# C1630Rv Stereo



## MarkKris (May 22, 2010)

We just purchased our first Outback, it is in beautiful shape, except the stereo is missing, It was a C1630RV , but I can not locate the manufacturer or where I can get a replacement, I also see where there are speaker wires that are mounted into the harness, are there speakers somewhere in the RV or are they just used to connect the speakers in the unit itself?


----------



## rdvholtwood (Sep 18, 2008)

NDJollyMon said:


> I have model C1630RV, and have the manual. If anyone needs info just ask.
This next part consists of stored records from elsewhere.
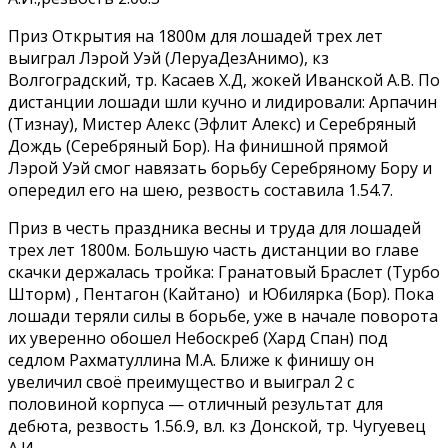
Приз Открытия на 1800м для лошадей трех лет
выиграл Лэрой Уэй (ЛеруаДезАнимо), кз
Волгоградский, тр. Касаев Х.Д, жокей Иванской А.В. По
дистанции лошади шли кучно и лидировали: Арпачин
(Тизнау), Мистер Алекс (Эфлит Алекс) и Серебряный
Дождь (Серебряный Бор). На финишной прямой
Лэрой Уэй смог навязать борьбу Серебряному Бору и
опередил его на шею, резвость составила 1.54.7.
Приз в честь праздника весны и труда для лошадей
трех лет 1800м. Большую часть дистанции во главе
скачки держалась тройка: Гранатовый Браслет (Турбо
Шторм) , Пентагон (Кайтано) и Юбилярка (Бор). Пока
лошади теряли силы в борьбе, уже в начале поворота
их уверенно обошел Небоскреб (Хард Спан) под
седлом Рахматуллина М.А. Ближе к финишу он
увеличил своё преимущество и выиграл 2 с
половиной корпуса — отличный результат для
дебюта, резвость 1.56.9, вл. кз Донской, тр. Чугуевец
А.И.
Welcome to the Outbackers!

I found the above post doing a quick search (its pretty old....) - might want to send a message (PM) to (NDJollyMon) - as he may or may have some info that may be helpful to you.

Good Luck!


----------



## Desert rat (May 9, 2012)

MarkKris said:


> We just purchased our first Outback, it is in beautiful shape, except the stereo is missing, It was a C1630RV , but I can not locate the manufacturer or where I can get a replacement, I also see where there are speaker wires that are mounted into the harness, are there speakers somewhere in the RV or are they just used to connect the speakers in the unit itself?


Seems my C1630RV radio/cassette burned. A previous owner replaced the 12 volt fuse with a 250 volt fuse. Unit will not respond. What can I do to fix or replace? Thanks for any help.


----------



## CdnOutback (Apr 16, 2010)

I'd tow to the nearest stereo installer and ask them what would fit in the hole.. you'd probably get something better.


----------